Cambian de una temporada a otra, y por eso no publicamos la lista aquí: escrita en una página fija se queda vieja y hace perder el tiempo a quien la lee. La programación del momento está en la web del propio aeropuerto. Si nos dice destino y fechas, se lo miramos desde los dos aeropuertos a la vez.
Depende de si existe el vuelo que necesita en su fecha, de cuántas alternativas hay ese día por si algo se retrasa, del horario de salida y de llegada, y del coste de puerta a puerta contando aparcamiento o desplazamientos. La distancia entre uno y otro, desde aquí, casi nunca es lo que decide.
A veces el billete sale más barato y el viaje sale más caro.

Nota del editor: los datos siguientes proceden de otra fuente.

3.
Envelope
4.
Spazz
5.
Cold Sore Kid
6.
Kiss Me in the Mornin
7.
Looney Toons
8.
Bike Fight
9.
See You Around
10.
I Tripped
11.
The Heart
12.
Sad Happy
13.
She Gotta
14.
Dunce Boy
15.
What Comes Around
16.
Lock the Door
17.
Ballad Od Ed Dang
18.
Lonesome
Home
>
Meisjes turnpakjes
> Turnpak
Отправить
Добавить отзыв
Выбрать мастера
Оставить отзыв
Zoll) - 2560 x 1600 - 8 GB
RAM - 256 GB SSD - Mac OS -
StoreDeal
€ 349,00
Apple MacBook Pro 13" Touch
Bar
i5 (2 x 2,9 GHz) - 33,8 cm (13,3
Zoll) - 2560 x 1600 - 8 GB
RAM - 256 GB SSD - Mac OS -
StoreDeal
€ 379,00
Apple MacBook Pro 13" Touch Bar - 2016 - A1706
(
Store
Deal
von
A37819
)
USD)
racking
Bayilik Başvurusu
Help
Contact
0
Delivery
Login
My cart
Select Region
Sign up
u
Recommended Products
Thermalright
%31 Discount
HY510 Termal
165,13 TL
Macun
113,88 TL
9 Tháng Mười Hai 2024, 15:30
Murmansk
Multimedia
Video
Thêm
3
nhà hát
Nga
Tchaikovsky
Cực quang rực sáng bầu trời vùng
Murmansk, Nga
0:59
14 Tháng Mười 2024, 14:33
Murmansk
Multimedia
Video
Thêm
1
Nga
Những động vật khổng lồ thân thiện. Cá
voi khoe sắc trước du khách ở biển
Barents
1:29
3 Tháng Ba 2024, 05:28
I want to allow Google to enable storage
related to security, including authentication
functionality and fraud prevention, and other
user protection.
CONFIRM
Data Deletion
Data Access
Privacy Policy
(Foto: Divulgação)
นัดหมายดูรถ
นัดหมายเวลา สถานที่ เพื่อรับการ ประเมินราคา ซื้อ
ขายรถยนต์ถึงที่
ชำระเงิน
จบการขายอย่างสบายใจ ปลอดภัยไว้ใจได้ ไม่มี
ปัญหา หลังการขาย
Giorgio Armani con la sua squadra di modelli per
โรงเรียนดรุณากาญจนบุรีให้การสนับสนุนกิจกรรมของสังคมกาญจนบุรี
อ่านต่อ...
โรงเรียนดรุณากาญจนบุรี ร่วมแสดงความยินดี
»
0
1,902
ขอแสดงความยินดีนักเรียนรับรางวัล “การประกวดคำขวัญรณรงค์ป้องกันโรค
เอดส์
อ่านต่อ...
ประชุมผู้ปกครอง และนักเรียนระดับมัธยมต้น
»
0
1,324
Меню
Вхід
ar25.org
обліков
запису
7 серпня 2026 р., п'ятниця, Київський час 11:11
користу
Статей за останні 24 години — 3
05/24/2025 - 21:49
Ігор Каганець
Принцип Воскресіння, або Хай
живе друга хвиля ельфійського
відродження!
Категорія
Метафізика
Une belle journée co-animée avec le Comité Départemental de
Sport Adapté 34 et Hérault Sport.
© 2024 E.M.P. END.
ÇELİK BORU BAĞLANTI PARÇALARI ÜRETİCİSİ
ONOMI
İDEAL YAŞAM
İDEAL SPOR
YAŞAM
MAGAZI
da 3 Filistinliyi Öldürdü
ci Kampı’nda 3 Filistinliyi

Con dos billetes independientes, si el primer tramo se retrasa nadie está obligado a recolocarle en el segundo ni a hacerse cargo de la maleta. Con un contrato único de transporte, sí. Esa diferencia entra en la cuenta antes de decidir.
La mayor parte de los programas de largo alcance que trabajamos salen de Madrid o de Barcelona. Desde aquí hay que resolver el enlace hasta ese aeropuerto y, si el vuelo sale temprano, contar con una noche previa. Eso se planifica al montar el viaje y no la víspera.
Las tarifas y los servicios de aparcamiento cambian y no los publicamos aquí para no dar un dato caducado: se consultan en la web del aeropuerto el día que se decide. Lo que sí conviene es contarlos por todos los días del viaje, porque en una estancia larga pueden pesar más que la diferencia entre dos vuelos.